A case for protecting the environment and allowing for reasonable use of property

A exterior photo of the U.S. Supreme Court

This article was originally published by Stand Together Trust.

In 2007, Chantell and Mike Sackett started building a family home on their plot of land near Priest Lake, Idaho. They could never have imagined that 15 years later, that house would still not be built. Instead, they are in an ongoing legal dispute with the Environmental Protection Agency (EPA), with the U.S. Supreme Court set to issue a decision on their case this year -- making it the second time the Sacketts' case has reached the High Court.  

When the Sacketts started building their home, they obtained all the local permits necessary. So, they were surprised when the EPA ordered that they needed a federal permit and that building on their land without one violated the Clean Water Act (CWA). By trying to build their home without a federal permit, the Sacketts would face tens of thousands of dollars in fines a day. 

The obvious problem is that the Sacketts' property doesn't fit the EPA's definition of wetlands protected by the CWA, according to attorneys from Pacific Legal Foundation, the public interest law firm representing the Sacketts and a grantee of Stand Together Trust. 

The EPA only has CWA authority over "the waters of the United States." Wetlands themselves aren't "waters" in the normal sense of that term, and so they can be regulated only to the extent that they have a continuous surface water connection to, and thus are indistinguishable from, such "waters." Importantly, the Sacketts' residential lot has no surface water connection to any "waters." It's surrounded by other developments and roads, separating their property from navigable water.   

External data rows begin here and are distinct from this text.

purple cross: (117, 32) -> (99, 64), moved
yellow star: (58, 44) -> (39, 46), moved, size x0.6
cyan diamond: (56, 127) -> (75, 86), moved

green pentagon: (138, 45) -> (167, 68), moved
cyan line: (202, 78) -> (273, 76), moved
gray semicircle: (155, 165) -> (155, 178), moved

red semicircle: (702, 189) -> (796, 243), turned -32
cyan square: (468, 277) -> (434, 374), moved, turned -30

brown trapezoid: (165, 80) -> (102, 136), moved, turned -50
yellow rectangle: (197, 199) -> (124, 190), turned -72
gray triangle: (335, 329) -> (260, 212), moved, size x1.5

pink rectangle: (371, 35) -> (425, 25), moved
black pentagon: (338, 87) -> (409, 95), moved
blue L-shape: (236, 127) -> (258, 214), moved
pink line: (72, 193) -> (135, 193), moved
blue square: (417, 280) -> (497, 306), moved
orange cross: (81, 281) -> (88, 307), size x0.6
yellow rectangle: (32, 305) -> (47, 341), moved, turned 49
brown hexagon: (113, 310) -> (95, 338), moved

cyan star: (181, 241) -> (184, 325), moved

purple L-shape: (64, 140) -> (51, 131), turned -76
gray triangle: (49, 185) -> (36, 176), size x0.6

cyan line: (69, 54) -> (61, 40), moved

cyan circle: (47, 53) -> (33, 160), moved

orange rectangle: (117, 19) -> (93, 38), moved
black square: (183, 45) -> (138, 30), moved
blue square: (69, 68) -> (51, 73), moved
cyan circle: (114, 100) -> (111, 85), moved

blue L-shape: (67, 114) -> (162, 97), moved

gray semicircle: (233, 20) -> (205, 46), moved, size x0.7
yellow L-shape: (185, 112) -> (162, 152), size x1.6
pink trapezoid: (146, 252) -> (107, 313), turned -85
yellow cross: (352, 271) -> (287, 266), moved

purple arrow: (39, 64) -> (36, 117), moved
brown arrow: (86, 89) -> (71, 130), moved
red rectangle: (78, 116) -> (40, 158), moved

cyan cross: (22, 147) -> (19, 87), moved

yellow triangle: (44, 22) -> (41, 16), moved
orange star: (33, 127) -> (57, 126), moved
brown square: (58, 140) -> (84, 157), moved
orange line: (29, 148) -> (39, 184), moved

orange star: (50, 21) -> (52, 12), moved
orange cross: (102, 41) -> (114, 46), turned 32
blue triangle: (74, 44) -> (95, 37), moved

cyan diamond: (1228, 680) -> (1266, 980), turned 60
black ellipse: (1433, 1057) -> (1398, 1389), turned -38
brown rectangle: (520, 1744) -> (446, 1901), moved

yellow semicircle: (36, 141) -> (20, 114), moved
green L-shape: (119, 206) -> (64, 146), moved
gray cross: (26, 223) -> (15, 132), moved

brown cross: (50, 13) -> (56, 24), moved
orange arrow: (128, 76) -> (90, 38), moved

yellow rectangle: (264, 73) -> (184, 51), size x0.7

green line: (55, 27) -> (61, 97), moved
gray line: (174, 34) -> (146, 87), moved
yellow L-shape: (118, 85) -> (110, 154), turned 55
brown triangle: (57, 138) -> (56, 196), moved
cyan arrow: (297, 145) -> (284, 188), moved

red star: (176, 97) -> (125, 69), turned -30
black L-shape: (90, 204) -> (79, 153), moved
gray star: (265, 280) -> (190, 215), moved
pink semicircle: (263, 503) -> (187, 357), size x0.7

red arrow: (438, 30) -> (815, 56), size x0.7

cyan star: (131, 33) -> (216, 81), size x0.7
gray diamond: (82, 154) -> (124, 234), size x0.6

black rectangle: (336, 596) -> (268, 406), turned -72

Yet, the path to proving this and clarifying when the CWA protects wetlands has been anything but simple.   

 

A satellite view of the Sackett property and surrounding land and waters
Photo credit: Pacific Legal Foundation https://creativecommons.org/licenses/by/4.0/legalcode

 

An overhead image of houses along the water
Photo credit: Pacific Legal Foundation https://creativecommons.org/licenses/by/4.0/legalcode

 

Asking the Court for the right to have their day in Court 

In 2008, the Sacketts sued the EPA to confirm it had no authority over their land. But the lower courts tossed their case on the theory that EPA's compliance order was not judicially reviewable.  It was not until 2012, when the case reached the Supreme Court, that the High Court unanimously ruled that the Sacketts did have a right to challenge the EPA's order in federal Court. 

The matter was far from resolved, though. Now the Sacketts and PLF had to return to the trial court to obtain a ruling on the question at the heart of their case: Are the Sacketts correct that the EPA has no authority over their land? 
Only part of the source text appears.